■ **TO DO**
Which lines of the data contain the string "kinh"? Copy every one.

Data extracted from a collection:

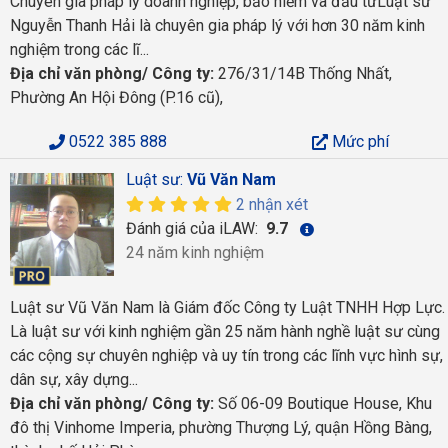
Chuyên gia pháp lý doanh nghiệp, bảo hiểm và đầu tưLuật sư
Nguyễn Thanh Hải là chuyên gia pháp lý với hơn 30 năm kinh
nghiệm trong các lĩ...
Địa chỉ văn phòng/ Công ty:
276/31/14B Thống Nhất,
Phường An Hội Đông (P.16 cũ),
0522 385 888
Mức phí
Luật sư:
Vũ Văn Nam
2 nhận xét
Đánh giá của iLAW:
9.7
24 năm kinh nghiệm
Luật sư Vũ Văn Nam là Giám đốc Công ty Luật TNHH Hợp Lực.
Là luật sư với kinh nghiệm gần 25 năm hành nghề luật sư cùng
các cộng sự chuyên nghiệp và uy tín trong các lĩnh vực hình sự,
dân sự, xây dựng...
Địa chỉ văn phòng/ Công ty:
Số 06-09 Boutique House, Khu
đô thị Vinhome Imperia, phường Thượng Lý, quận Hồng Bàng,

■ **OUTPUT OF THE EXERCISE**
Nguyễn Thanh Hải là chuyên gia pháp lý với hơn 30 năm kinh
24 năm kinh nghiệm
Là luật sư với kinh nghiệm gần 25 năm hành nghề luật sư cùng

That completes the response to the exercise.